The enigmatic EmDrive rises through scientific ranks

The 2000 brainchild of Roger Shawyer gains research momentum as a viable space engine.
EmDrive rendering

The mystique surrounding the EmDrive as a feasible and efficient space engine is slowly falling away. It is an engine that works, in theory, without combustible fuel and could take a spacecraft to the Moon within a few hours. 

The EmDrive can be summarised as a propellantless propulsion system. The defining quality of the engine is that it works as a kind of microwave oven, generating energy without igniting liquid fuel (which is how current jet engines work). It is sometimes referred to as a ‘radio frequency resonant cavity thruster’. The EmDrive’s design works by having a magnetron drive microwaves into a closed conical chamber which is then pushed back from the opposite end of the cone. The resulting force propels the machine forward.

If we accept the premise of a fully operational EmDrive, the technology holds many substantial benefits. A spacecraft that is fitted with EmDrive thrusters could reach distant parts of our solar system much more quickly than current technology. It would revolutionise the design of rockets, no longer having to drag massive fuel tanks along for the trip. Spacecrafts would immediately become cheaper, easier to manufacture and crucially, much lighter.

The problem with the EmDrive (a thorn that has hindered its development since genesis) is that the concept of ‘reactionless’ drive flies squarely in the face of Isaac Newton’s observed law of conservation of momentum.

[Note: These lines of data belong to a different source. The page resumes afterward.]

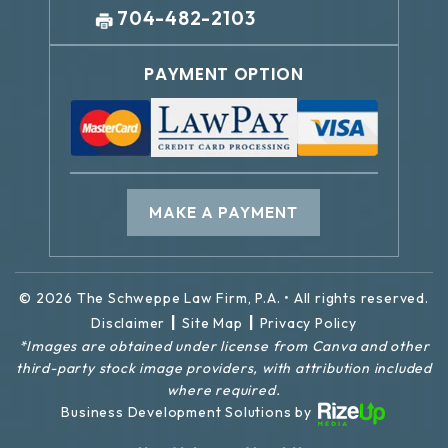
704-482-2103
PAYMENT OPTION
MAKE A PAYMENT
© 2026 The Schweppe Law Firm, P.A. • All rights reserved.
|
|
Disclaimer
Site Map
Privacy Policy
*Images are obtained under license from Canva and other
third-party stock image providers, with attribution included
where required.
Business Development Solutions by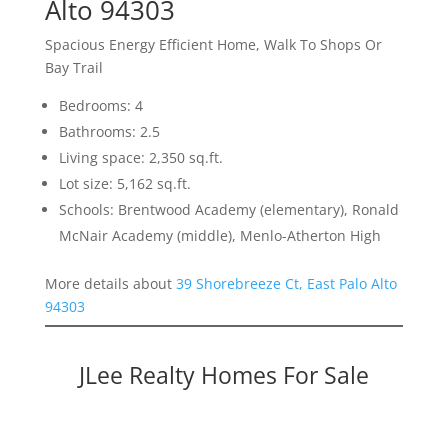
Alto 94303
Spacious Energy Efficient Home, Walk To Shops Or
Bay Trail
Bedrooms: 4
Bathrooms: 2.5
Living space: 2,350 sq.ft.
Lot size: 5,162 sq.ft.
Schools: Brentwood Academy (elementary), Ronald
McNair Academy (middle), Menlo-Atherton High
More details about
39 Shorebreeze Ct, East Palo Alto
94303
JLee Realty Homes For Sale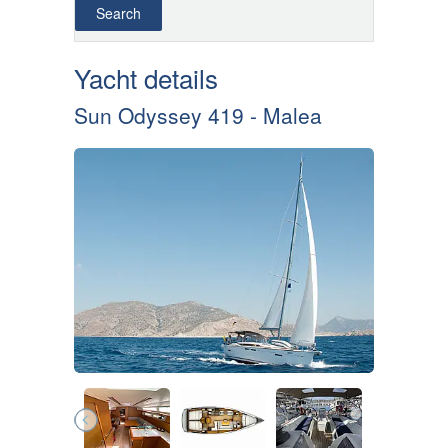
Yacht details
Sun Odyssey 419 - Malea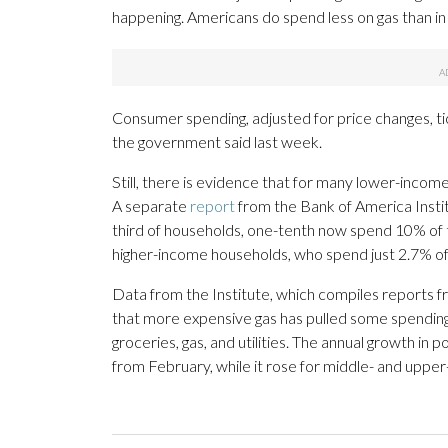
happening. Americans do spend less on gas than i
Consumer spending, adjusted for price changes, ti
the government said last week.
Still, there is evidence that for many lower-income 
A separate
report
from the Bank of America Insti
third of households, one-tenth now spend 10% of th
higher-income households, who spend just 2.7% of 
Data from the Institute, which compiles reports 
that more expensive gas has pulled some spending
groceries, gas, and utilities. The annual growth i
from February, while it rose for middle- and uppe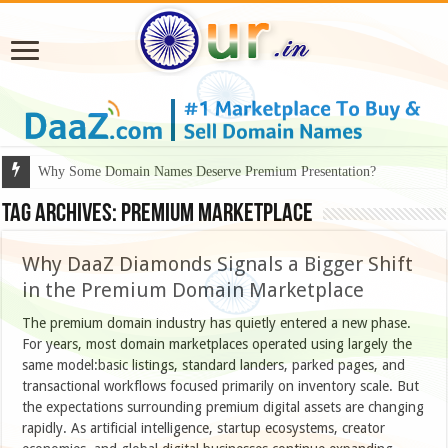
Why Some Domain Names Deserve Premium Presentation?
Tag Archives:
Premium Marketplace
Why DaaZ Diamonds Signals a Bigger Shift
in the Premium Domain Marketplace
The premium domain industry has quietly entered a new phase.
For years, most domain marketplaces operated using largely the
same model:basic listings, standard landers, parked pages, and
transactional workflows focused primarily on inventory scale. But
the expectations surrounding premium digital assets are changing
rapidly. As artificial intelligence, startup ecosystems, creator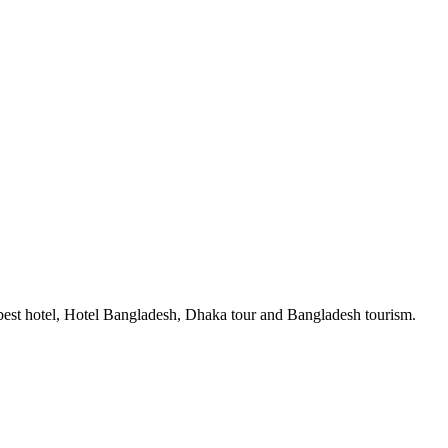
est hotel, Hotel Bangladesh, Dhaka tour and Bangladesh tourism.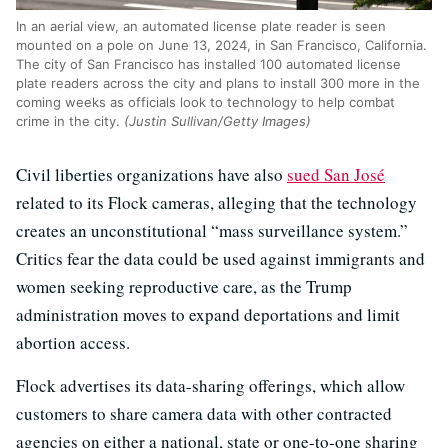
In an aerial view, an automated license plate reader is seen
mounted on a pole on June 13, 2024, in San Francisco, California.
The city of San Francisco has installed 100 automated license
plate readers across the city and plans to install 300 more in the
coming weeks as officials look to technology to help combat
crime in the city.
(Justin Sullivan/Getty Images)
Civil liberties organizations have also
sued San José
related to its Flock cameras, alleging that the technology
creates an unconstitutional “mass surveillance system.”
Critics fear the data could be used against immigrants and
women seeking reproductive care, as the Trump
administration moves to expand deportations and limit
abortion access.
Flock advertises its data-sharing offerings, which allow
customers to share camera data with other contracted
agencies on either a national, state or one-to-one sharing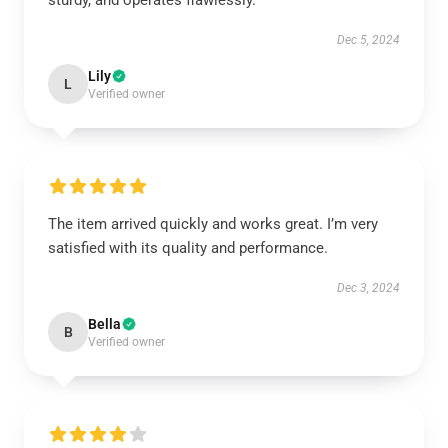
sturdy, and operates flawlessly.
Dec 5, 2024
Lily
L
Verified owner
The item arrived quickly and works great. I’m very
satisfied with its quality and performance.
Dec 3, 2024
Bella
B
Verified owner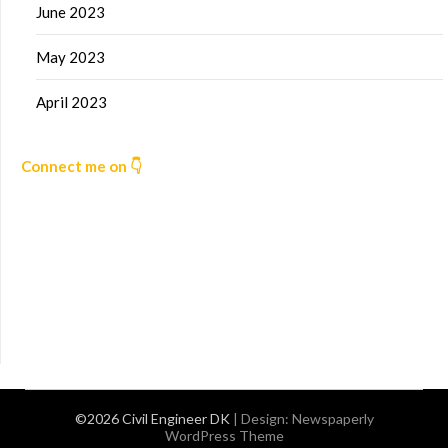
June 2023
May 2023
April 2023
Connect me on 👇
©2026 Civil Engineer DK
| Design:
Newspaperly
WordPress Theme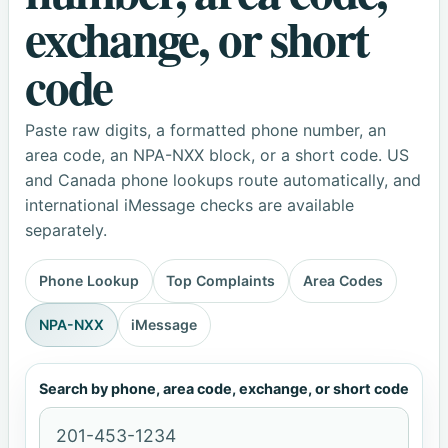
exchange, or short
code
Paste raw digits, a formatted phone number, an
area code, an NPA-NXX block, or a short code. US
and Canada phone lookups route automatically, and
international iMessage checks are available
separately.
Phone Lookup
Top Complaints
Area Codes
NPA-NXX
iMessage
Search by phone, area code, exchange, or short code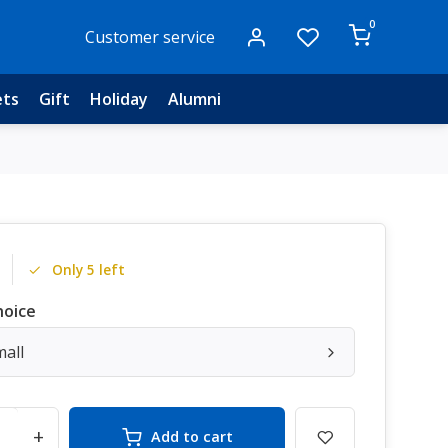
0
Customer service
ets
Gift
Holiday
Alumni
Only 5 left
hoice
mall
+
Add to cart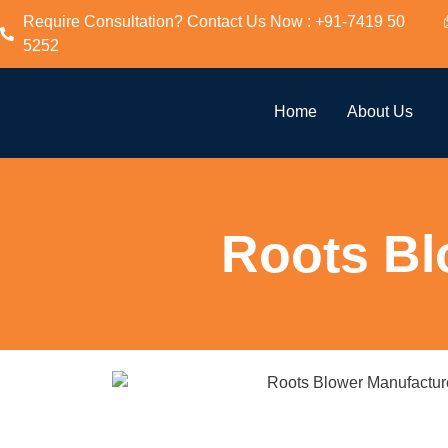
Require Consultation? Contact Us Now : +91-7419 50
5252
Home
About Us
Roots Bl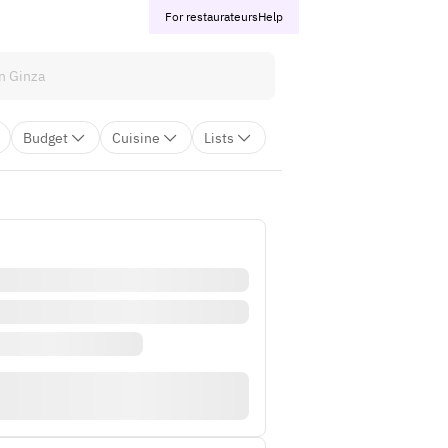
For restaurateurs
Help
Budget
Cuisine
Lists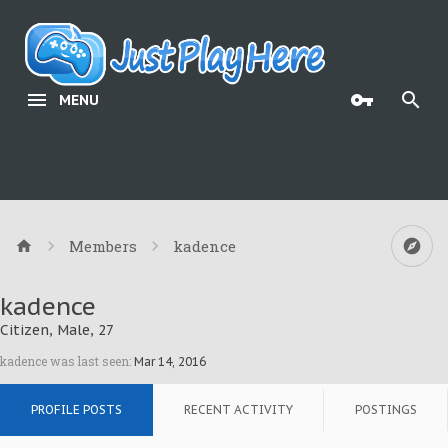
MENU
Members
kadence
kadence
Citizen
, Male, 27
kadence was last seen:
Mar 14, 2016
PROFILE POSTS
RECENT ACTIVITY
POSTINGS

Newton declared that an object will not move unless an exterior force is applied to it. Yet, somehow, the EmDrive shows potential to perform this action without needing an equal expulsion of energy to set it in motion. For the EmDrive to be deemed a total success, it would mean either an as-yet-unidentified phenomenon occurs in physics or that the human understanding of the subject is fundamentally flawed. Despite scepticism since its inception in 2001 by aerospace engineer Roger Shawyer, the EmDrive has continued to draw interest.

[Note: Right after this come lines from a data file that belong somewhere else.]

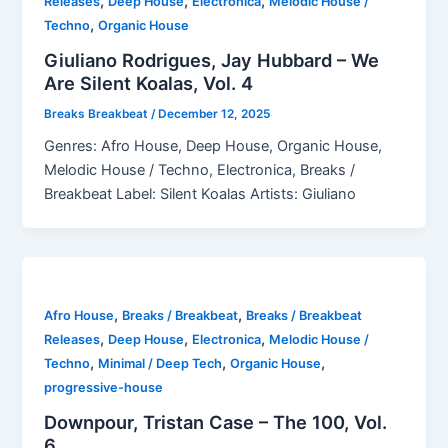
,
,
,
Releases
Deep House
Electronica
Melodic House /
,
Techno
Organic House
Giuliano Rodrigues, Jay Hubbard – We
Are Silent Koalas, Vol. 4
Breaks Breakbeat
/
December 12, 2025
Genres: Afro House, Deep House, Organic House,
Melodic House / Techno, Electronica, Breaks /
Breakbeat Label: Silent Koalas Artists: Giuliano
,
,
Afro House
Breaks / Breakbeat
Breaks / Breakbeat
,
,
,
Releases
Deep House
Electronica
Melodic House /
,
,
,
Techno
Minimal / Deep Tech
Organic House
progressive-house
Downpour, Tristan Case – The 100, Vol.
6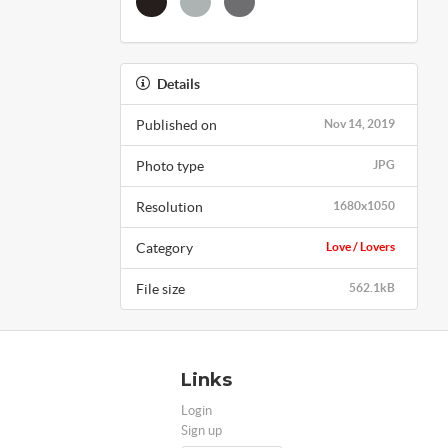
Details
Published on
Nov 14, 2019
Photo type
JPG
Resolution
1680x1050
Category
Love / Lovers
File size
562.1kB
Links
Login
Sign up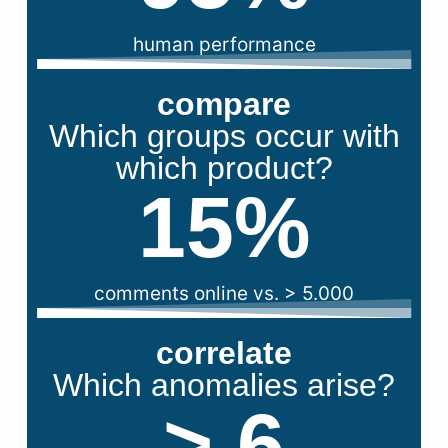
human performance
compare
Which groups occur with
which product?
15
%
comments online vs. > 5.000
correlate
Which anomalies arise?
> 
6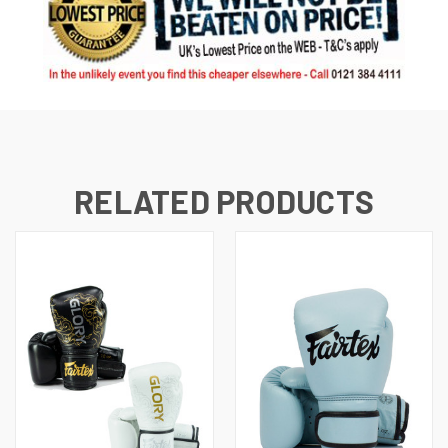
RELATED PRODUCTS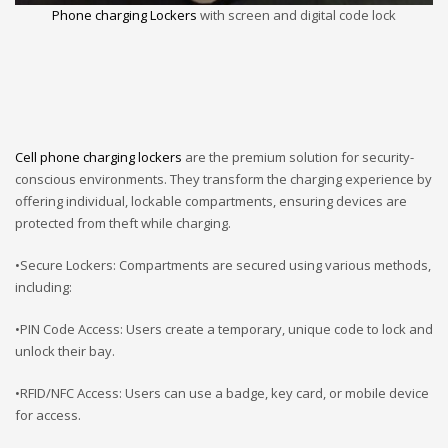
Phone charging Lockers
with screen and digital code lock
Cell phone charging lockers
are the premium solution for security-
conscious environments. They transform the charging experience by
offering individual, lockable compartments, ensuring devices are
protected from theft while charging.
•Secure Lockers: Compartments are secured using various methods,
including:
•PIN Code Access: Users create a temporary, unique code to lock and
unlock their bay.
•RFID/NFC Access: Users can use a badge, key card, or mobile device
for access.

In 2015, an independent research group of NASA, Eagleworks, took a crack at the design. Their tests rectified several errors of previous EmDrive versions and reportedly achieved force smoothly. It is their paper (“Measurement of Impulsive Thrust From a Closed Radio Frequency Cavity in Vacuum”) that has passed the peer-review process and will be published.

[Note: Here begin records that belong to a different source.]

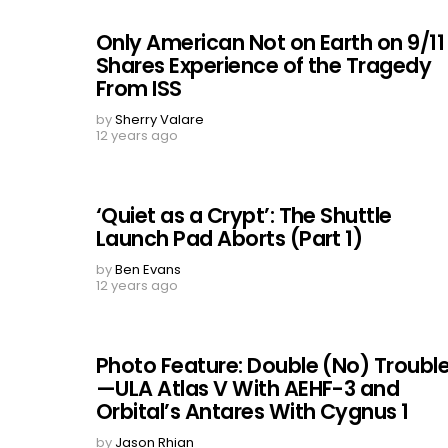
Only American Not on Earth on 9/11
Shares Experience of the Tragedy
From ISS
by
Sherry Valare
12 years ago
‘Quiet as a Crypt’: The Shuttle
Launch Pad Aborts (Part 1)
by
Ben Evans
12 years ago
Photo Feature: Double (No) Troubl
—ULA Atlas V With AEHF-3 and
Orbital’s Antares With Cygnus 1
by
Jason Rhian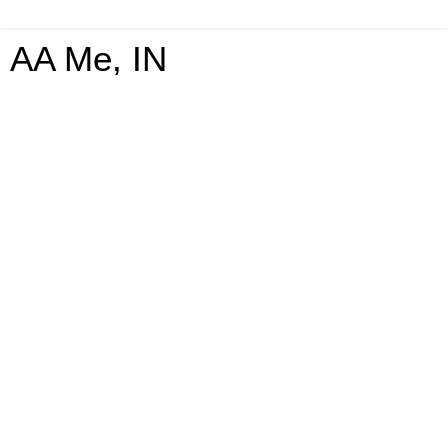
AA Me, IN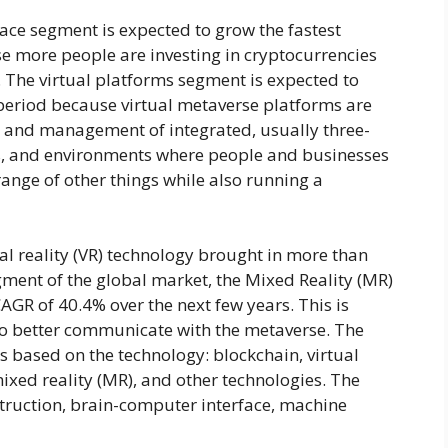
ace segment is expected to grow the fastest
se more people are investing in cryptocurrencies
. The virtual platforms segment is expected to
period because virtual metaverse platforms are
n and management of integrated, usually three-
gs, and environments where people and businesses
 range of other things while also running a
al reality (VR) technology brought in more than
gment of the global market, the Mixed Reality (MR)
AGR of 40.4% over the next few years. This is
 better communicate with the metaverse. The
s based on the technology: blockchain, virtual
mixed reality (MR), and other technologies. The
struction, brain-computer interface, machine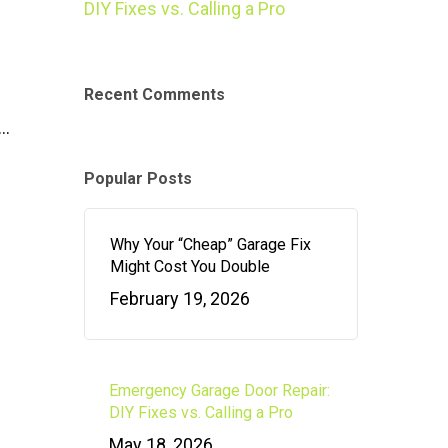
DIY Fixes vs. Calling a Pro
Recent Comments
e…
Popular Posts
Why Your “Cheap” Garage Fix
Might Cost You Double
February 19, 2026
Emergency Garage Door Repair:
DIY Fixes vs. Calling a Pro
May 18, 2026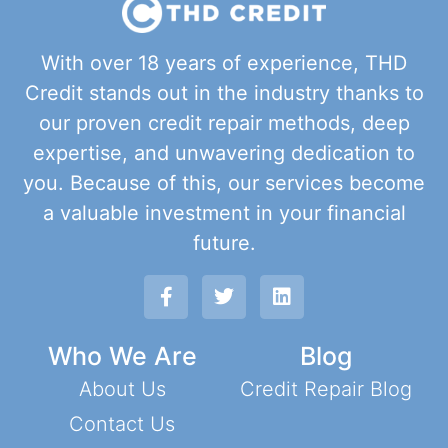
With over 18 years of experience, THD
Credit stands out in the industry thanks to
our proven credit repair methods, deep
expertise, and unwavering dedication to
you. Because of this, our services become
a valuable investment in your financial
future.
Who We Are
Blog
About Us
Credit Repair Blog
Contact Us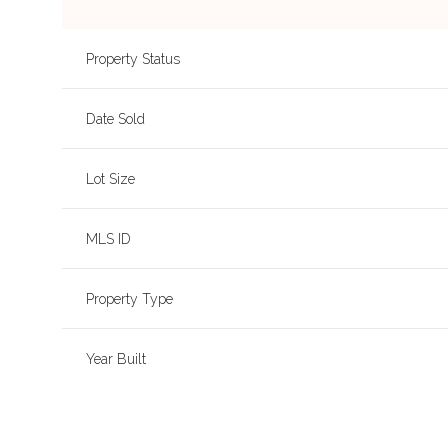
Property Status
Date Sold
Lot Size
MLS ID
Property Type
Year Built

The viability of the EmDrive is not yet certain as no research group has reported a large margin of power from the machine. It is the mysterious nature by which the EmDrive apparently achieves small amounts of force that keep some scientists hopeful.

A theory was put forth in 2016 by physicist Michael McCulloch regarding the cause of the EmDrive’s enigmatic (yet minuscule) thrust. The Professor of Plymouth University speculates an answer that utilises the Unruh effect and inertia. The Unruh effect is an unconfirmed theory that describes the formation of particles out of a spatial vacuum due to the observable heating that occurs in the universe because of physical acceleration. McCulloch’s complete treatise of the concept can be found here.

But many voices in the scientific community remain dismissive. Corey S. Powell of Discover Magazine wrote a lengthy critique on Shawyer’s EmDrive and the enthusiasm surrounding NASA’s involvement with the technology, which he regards as misleading. Similarly, mathematical physicist Professor John Baez denounced Shawyer’s EmDrive claims in 2014, stating that: “It's like sitting inside a car and making it roll forwards by pushing on the steering wheel. Standard physics doesn't allow this. He didn't claim to be using anything other than standard physics.”

Though the scientific community remains largely divided on the subject, the publication of Eagleworks’ paper on the EmDrive should shed more light on the engine’s potential and spur on further enquiry, experiments and research into propellantless propulsion. NASA’s Eagleworks group is set to publish research on the technology behind the EmDrive in the AIAA Journal of Propulsion and Power.

That their findings will be published in a reputable journal means that other scientists will have access to the engine’s inner workings for further advancement. The paper will allow others to duplicate the machine and devote greater resources to its trials and refinement.